Schritt 1: Schau dir deine letzten Tage / Wochen an. Vielleicht erkennst du, dass deine Gedanken verrückt spielen, du kaum Schlaf hattest, deine Ernährung den Bach runtergeht, du dir kaum Pausen gönnst, du unter Schweißausbrüchen leidest etc. Das Erkennen von Stress und Anspannung ist der erste Schritt zurück in die Entspannung. 

Schritt 2: Sei einfach mitfühlend mit dir selbst und gestehe dir die stressige Zeit ein. Lass all deine Gefühle zu und erlaube dir zu weinen, wütend zu sein, Angst zu haben – alles darf sein. Vor allem Weinen hilft, dem Druck, dem du ausgesetzt warst, loszulassen. 

Schritt 3: Dann kannst du gucken, was du gerade brauchst, was deine Bedürfnisse und was deine Stressoren sind. Macht dich das Ständige aufs Handy gucken hektisch? Dann schalte einfach mal dein Handy für einen halben Tag aus. Ob du die Nachricht sofort oder in ein paar Stunden beantwortest macht den Kohl nun auch nicht fett. Irgendwie fühlst du dich nach dem Serien-gucken belasteter als zuvor? Dann geh spazieren oder mach Sport anstatt dir diese Serie reinzuziehen. Du hast bei der Arbeit Konflikte und weißt nicht weiter? Rede mit einem Kollegen deines Vertrauens oder mit deinem Vorgesetzten, dass es so nicht weiter geht und sucht gemeinsam nach einer Lösung. Für alle Menschen Weihnachtsgeschenke zu besorgen stresst dich? Dann macht doch ein Wichtel-Weihnachten draus, wo jeder nur ein Geschenk besorgen muss. Oder aber ihr macht ein Weihnachten ganz ohne Geschenke in diesem Jahr.
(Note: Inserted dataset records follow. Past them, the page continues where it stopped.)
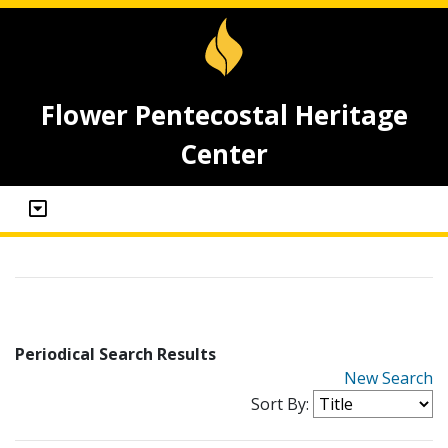
Flower Pentecostal Heritage
Center
Periodical Search Results
New Search
Sort By:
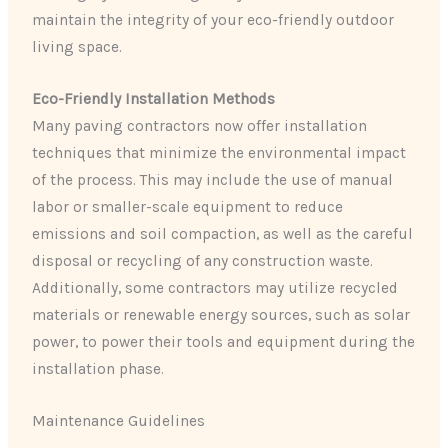
maintain the integrity of your eco-friendly outdoor
living space.
Eco-Friendly Installation Methods
Many paving contractors now offer installation
techniques that minimize the environmental impact
of the process. This may include the use of manual
labor or smaller-scale equipment to reduce
emissions and soil compaction, as well as the careful
disposal or recycling of any construction waste.
Additionally, some contractors may utilize recycled
materials or renewable energy sources, such as solar
power, to power their tools and equipment during the
installation phase.
Maintenance Guidelines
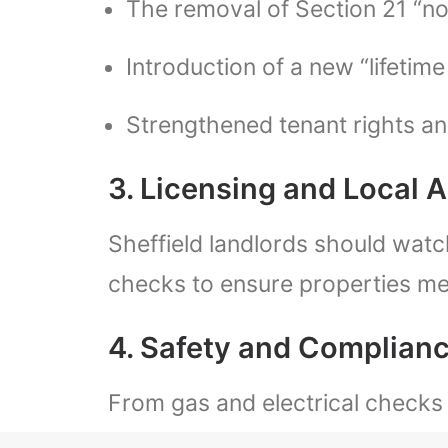
The removal of Section 21 “no-
Introduction of a new “lifetim
Strengthened tenant rights and
3. Licensing and Local 
Sheffield landlords should watc
checks to ensure properties m
4. Safety and Complian
From gas and electrical checks 
compliance can lead to heavy fin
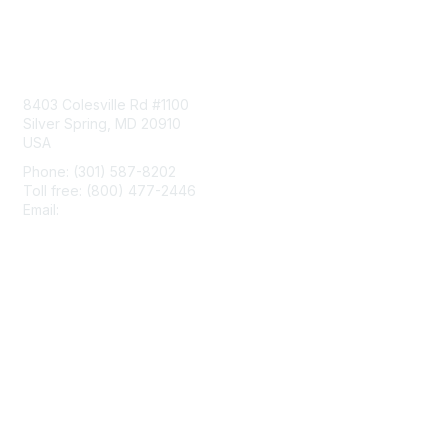
Contact Us
8403 Colesville Rd #1100
Silver Spring, MD 20910
USA
Phone: (301) 587-8202
Toll free: (800) 477-2446
Email:
hello@aiim.org
Membership
Join
Benefits
Learn More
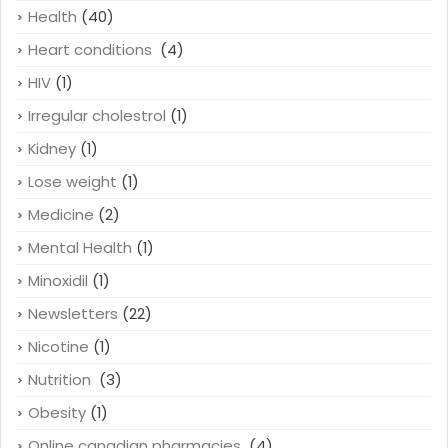
Health
(40)
Heart conditions
(4)
HIV
(1)
Irregular cholestrol
(1)
Kidney
(1)
Lose weight
(1)
Medicine
(2)
Mental Health
(1)
Minoxidil
(1)
Newsletters
(22)
Nicotine
(1)
Nutrition
(3)
Obesity
(1)
Online canadian pharmacies
(4)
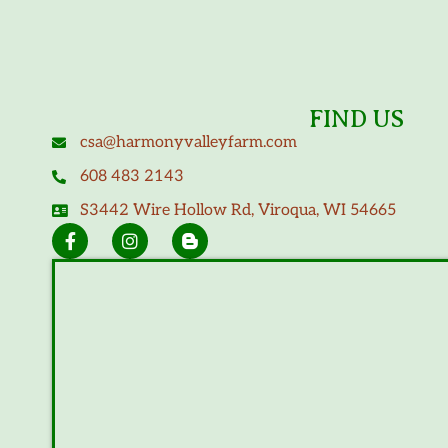
FIND US
csa@harmonyvalleyfarm.com
608 483 2143
S3442 Wire Hollow Rd, Viroqua, WI 54665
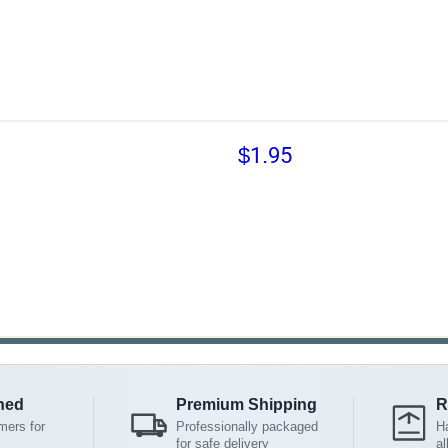
$1.95
ned
Premium Shipping
R
mers for
Professionally packaged
Ha
for safe delivery
al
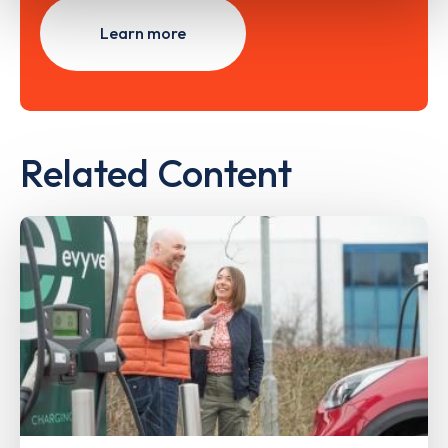
Learn more
Related Content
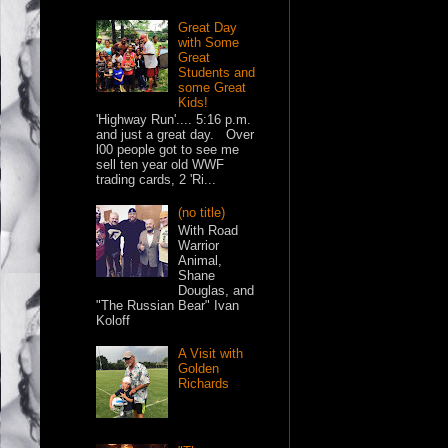
Great Day
with Some
Great
Students and
some Great
Kids!
'Highway Run'.... 5:16 p.m.
and just a great day. Over
l00 people got to see me
sell ten year old WWF
trading cards, 2 'Ri...
(no title)
With Road
Warrior
Animal,
Shane
Douglas, and
"The Russian Bear" Ivan
Koloff
A Visit with
Golden
Richards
Egal, was es ist, was dich stress: Nimm es wahr, zeige dir selbst gegenüber Mitgefühl, lass alle Gefühle zu und horch in dich rein, was du gerade brauchst und was nicht.

Weitere Tipps dazu, was du konkret bei Stress tun kannst und was du lieber lassen solltest, habe ich dir im Artikel Do’s und Don’ts bei Stress zusammengefasst.

In diesem Sinne wünsche ich dir eine besinnliche, erholsame Weihnachtszeit. Lass dich nicht zu sehr stressen und falls doch, sorge bitte eigenverantwortlich dafür, dass es dir wieder besser geht. Denn nur wenn es dir gut geht, wird es auch den Mensch um dich herum gut gehen. 

Du bist wundervoll und genau richtig so, wie du bist!